Yoongi, doktora teşekkür etmişti. Doktordan daha fazla bilgi almak için, onunla birlikte çıkmıştı. Hoseok, arkadaşının yanına gidip kocaman sarıldı.
"Taehyung'un seni bırakmayacağını biliyordum. O seni çok seviyor. İkinizin sevgisi sayesinde, Taehyung şu anda hayata." Jin, duyduğu sözler karşısında gözleri tekrar dolmuştu. Hoseok'tan ayrılıp, Taehyung'a sarıldı. Canını acıtmamaya özen göstererek.

Hoseok onların yanlız kalmaları adına odadan çıkmıştı. Sadece Jin ve Taehyung kalmıştı. Odada ikisinin nefes sesi vardı. Jin, Taehyung dan fazla uzaklaşmadan geri çekildi. Taehyung, Jin'in dolmuş olan gözlerini sildi. Jin, Taehyung'un gözlerinin içine baktı, uzun zamandır bakamamıştı. Taehyung da aynı yoğunlukla baktı, Jin'in gözlerine.

Yüzleri birbirine yakınlaştıkça, ikisinin nefesleri titremişti. Aralarında bir kaç santim kala ikilinin gözleri kendiliğinden kapanmıştı. Özlemle, tutkuyla ve en önemlisi aşkla buluştu dudaklar. Öyle güzel öpüşüyor ve seviyorlardı ki birbirini, yılların acısını çıkarmak istiyorlar gibiydi.

Odanın kapısını tıklayınca, ikili istemeden de olsa birbirinden ayrılmak zorunda kalmıştı. Taehyung, Jin'in kızaran yanaklarını biraz sevip, derin bir öpücük bıraktı yanaklarına.
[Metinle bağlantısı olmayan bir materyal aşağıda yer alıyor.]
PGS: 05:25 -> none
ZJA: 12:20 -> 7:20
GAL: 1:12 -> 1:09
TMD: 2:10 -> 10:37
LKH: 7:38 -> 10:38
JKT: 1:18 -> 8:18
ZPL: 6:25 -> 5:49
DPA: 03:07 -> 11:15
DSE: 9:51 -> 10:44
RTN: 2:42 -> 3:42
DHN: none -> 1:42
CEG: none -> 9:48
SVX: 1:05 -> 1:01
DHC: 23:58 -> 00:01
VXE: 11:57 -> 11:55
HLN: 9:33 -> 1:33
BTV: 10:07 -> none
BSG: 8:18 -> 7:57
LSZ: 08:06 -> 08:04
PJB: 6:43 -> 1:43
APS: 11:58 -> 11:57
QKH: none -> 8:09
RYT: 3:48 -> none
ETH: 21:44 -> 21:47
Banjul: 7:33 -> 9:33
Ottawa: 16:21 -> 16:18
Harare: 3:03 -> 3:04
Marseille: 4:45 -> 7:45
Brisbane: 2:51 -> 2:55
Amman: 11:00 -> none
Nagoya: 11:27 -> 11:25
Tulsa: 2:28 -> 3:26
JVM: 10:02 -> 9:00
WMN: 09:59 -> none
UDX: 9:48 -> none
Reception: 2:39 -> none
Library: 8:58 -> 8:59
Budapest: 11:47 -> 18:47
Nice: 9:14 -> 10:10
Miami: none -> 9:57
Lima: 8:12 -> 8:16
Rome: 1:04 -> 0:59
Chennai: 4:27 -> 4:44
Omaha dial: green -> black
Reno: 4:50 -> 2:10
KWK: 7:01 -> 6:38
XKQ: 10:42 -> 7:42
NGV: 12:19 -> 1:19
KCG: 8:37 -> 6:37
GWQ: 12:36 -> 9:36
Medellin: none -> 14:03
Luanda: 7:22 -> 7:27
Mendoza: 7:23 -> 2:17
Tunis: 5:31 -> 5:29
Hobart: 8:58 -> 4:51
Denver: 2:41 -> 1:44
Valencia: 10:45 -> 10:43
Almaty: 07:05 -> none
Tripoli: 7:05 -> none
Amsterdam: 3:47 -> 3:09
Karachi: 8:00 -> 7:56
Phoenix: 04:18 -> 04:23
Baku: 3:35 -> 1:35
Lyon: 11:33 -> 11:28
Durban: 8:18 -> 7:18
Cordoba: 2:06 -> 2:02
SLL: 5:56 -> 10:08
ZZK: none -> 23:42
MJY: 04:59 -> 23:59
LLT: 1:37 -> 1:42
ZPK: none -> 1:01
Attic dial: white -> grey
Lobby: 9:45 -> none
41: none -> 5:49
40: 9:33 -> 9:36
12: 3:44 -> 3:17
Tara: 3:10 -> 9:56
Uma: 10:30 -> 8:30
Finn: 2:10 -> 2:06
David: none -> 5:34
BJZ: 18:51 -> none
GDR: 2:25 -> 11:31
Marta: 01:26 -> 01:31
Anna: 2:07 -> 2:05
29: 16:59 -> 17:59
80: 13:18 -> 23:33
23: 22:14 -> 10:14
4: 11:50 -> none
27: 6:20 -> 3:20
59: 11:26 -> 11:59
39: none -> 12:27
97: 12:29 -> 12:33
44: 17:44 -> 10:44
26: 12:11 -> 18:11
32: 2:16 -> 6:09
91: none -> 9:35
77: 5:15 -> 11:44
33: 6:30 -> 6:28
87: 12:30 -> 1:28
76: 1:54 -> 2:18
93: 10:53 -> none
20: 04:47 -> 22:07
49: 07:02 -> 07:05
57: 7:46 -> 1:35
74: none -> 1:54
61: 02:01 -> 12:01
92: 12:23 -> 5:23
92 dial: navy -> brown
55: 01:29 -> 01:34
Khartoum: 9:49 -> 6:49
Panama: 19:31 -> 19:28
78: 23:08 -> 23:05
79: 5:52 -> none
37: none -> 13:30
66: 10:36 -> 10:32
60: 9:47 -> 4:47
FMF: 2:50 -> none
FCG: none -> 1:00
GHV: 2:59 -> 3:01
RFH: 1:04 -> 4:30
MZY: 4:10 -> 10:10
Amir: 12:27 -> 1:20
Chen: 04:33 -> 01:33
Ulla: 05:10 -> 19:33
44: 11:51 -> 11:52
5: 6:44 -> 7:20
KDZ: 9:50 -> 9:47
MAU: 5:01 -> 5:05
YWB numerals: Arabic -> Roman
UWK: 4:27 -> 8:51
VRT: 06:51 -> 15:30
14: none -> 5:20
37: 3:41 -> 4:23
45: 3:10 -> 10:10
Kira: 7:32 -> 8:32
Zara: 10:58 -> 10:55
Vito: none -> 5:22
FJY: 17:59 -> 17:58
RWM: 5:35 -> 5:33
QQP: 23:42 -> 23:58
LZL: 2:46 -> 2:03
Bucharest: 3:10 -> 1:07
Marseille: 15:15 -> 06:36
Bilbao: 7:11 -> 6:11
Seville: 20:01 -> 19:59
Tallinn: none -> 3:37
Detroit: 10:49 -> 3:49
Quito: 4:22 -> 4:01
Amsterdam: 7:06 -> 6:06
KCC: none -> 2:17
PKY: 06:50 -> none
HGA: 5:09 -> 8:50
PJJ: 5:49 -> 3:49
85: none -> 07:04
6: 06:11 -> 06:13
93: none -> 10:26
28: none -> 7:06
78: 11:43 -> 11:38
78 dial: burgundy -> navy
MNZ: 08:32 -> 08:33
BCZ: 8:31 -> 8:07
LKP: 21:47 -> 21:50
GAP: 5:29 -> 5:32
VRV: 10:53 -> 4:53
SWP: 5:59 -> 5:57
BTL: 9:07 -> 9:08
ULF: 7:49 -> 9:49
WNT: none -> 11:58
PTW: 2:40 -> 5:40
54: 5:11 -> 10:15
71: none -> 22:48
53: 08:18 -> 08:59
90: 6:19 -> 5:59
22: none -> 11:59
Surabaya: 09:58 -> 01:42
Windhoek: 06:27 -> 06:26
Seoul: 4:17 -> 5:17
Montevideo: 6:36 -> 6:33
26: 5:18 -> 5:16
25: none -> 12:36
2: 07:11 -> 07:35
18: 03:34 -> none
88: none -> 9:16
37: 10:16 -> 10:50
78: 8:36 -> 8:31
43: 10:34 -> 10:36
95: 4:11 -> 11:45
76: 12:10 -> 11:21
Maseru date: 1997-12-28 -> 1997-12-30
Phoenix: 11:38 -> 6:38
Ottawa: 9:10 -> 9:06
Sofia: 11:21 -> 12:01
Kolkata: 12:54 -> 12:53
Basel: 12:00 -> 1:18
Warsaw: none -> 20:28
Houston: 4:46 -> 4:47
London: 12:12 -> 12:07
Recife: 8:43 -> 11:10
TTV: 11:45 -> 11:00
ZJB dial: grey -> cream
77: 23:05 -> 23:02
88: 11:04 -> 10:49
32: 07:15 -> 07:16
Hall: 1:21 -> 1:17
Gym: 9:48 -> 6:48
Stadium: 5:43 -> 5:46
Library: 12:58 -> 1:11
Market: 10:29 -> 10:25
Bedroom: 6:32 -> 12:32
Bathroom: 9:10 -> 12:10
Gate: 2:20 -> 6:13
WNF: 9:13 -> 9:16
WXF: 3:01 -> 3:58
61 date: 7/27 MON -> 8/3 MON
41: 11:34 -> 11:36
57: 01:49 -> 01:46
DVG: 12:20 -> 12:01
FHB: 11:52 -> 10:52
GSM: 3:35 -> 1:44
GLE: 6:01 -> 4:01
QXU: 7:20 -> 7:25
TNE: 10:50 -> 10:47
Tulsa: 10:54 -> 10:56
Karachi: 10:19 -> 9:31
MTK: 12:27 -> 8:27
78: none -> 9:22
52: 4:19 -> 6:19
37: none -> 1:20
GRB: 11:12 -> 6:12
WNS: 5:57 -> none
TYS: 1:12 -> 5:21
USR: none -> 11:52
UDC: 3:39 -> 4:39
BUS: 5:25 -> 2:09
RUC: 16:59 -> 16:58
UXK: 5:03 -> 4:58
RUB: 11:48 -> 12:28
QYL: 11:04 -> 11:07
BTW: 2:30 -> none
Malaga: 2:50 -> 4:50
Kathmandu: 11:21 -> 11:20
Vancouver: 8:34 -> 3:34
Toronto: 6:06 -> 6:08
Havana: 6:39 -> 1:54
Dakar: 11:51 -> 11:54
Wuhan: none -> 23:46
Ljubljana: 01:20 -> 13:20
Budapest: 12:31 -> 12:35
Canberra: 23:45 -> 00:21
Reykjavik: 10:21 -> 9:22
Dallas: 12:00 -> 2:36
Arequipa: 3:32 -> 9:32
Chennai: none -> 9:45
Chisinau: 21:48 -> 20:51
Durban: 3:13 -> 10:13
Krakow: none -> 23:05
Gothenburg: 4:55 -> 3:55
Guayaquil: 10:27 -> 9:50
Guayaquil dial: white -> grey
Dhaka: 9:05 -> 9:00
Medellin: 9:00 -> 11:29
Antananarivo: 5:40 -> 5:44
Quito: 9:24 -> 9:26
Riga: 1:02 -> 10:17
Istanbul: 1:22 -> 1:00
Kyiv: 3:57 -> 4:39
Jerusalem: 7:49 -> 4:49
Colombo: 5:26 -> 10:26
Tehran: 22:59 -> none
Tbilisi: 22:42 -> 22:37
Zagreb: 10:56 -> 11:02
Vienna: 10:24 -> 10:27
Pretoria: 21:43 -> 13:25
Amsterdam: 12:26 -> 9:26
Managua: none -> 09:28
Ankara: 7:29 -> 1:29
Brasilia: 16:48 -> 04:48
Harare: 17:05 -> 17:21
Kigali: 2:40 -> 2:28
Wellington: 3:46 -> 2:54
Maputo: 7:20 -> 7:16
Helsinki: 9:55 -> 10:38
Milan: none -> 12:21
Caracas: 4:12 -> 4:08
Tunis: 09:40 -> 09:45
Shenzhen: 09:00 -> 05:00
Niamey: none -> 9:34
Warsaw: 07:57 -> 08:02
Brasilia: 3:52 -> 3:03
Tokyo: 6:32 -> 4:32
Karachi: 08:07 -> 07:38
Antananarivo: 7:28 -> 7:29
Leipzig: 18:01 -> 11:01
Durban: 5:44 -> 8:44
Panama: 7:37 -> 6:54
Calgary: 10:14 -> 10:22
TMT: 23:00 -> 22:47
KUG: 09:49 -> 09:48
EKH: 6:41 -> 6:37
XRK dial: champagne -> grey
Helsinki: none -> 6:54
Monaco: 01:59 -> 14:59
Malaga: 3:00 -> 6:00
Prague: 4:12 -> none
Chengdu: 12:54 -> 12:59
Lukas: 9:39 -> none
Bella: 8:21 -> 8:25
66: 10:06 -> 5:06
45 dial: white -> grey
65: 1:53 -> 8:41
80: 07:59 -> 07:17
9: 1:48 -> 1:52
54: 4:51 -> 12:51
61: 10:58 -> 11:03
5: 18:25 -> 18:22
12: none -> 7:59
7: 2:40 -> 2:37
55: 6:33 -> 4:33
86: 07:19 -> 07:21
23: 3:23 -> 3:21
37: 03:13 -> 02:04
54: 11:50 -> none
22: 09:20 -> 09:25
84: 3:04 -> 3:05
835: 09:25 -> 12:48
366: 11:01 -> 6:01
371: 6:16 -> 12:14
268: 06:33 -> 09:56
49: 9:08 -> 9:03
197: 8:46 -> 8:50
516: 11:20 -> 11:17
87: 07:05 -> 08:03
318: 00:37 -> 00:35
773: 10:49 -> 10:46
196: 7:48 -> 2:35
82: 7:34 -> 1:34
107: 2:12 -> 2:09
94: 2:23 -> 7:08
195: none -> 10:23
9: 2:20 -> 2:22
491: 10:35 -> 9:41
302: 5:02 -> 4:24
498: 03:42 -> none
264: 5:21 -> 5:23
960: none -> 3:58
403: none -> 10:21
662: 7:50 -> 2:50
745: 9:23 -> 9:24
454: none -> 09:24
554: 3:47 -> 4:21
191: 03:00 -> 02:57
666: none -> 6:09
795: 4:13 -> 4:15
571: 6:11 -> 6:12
Jin parıldayan gözlerle, Taehyung'un gözlerini izlerken tekrar kapı sesi gelmişti.

"Gelin." Demişti Jin, biraz Taehyung dan uzaklaşarak. Ama hala bir eli Taehyung'un elini sıkıca tutuyordu.
"Jin, annen seninle konuşmak istiyor. Şu anda koridorda, içeriye gelecek yüzü yokmuş. İstemiyorsan, gitmesini istiyebilirim?" Demişti Hoseok, kapıda dururken.Jin, Taehyung'un gözlerindeki soru işaretleri gördüğünde, merakını gidermek için konuştu.

"Sevgilim, sen o kazadan sonra iki yıla yakın bir süredir komadasın. Bütün yaraların iyileşti, ama sen uyanmadın.
Annem de, doktorun onayıyla bugün senin yaşamına son verme kararı aldı. Ne kadar istesem de yetişemedim ve geldiğimde her şey bitmişti. Ben o sinirle ve korkuyla herkese bağırıp çağırdım. Seni kaybettim sandım ve bu çok kötü bir histi. Ama olacağı varmış, bu olanlardan sonra sana kavuştum. Bu bile çektiğim ve korktuğum her şeye değer. Çünkü seni getirdi bana." Diye bitirdi konuşmasını. Taehyung, Jin'in ağlamamak için kendini sıktığını gördü.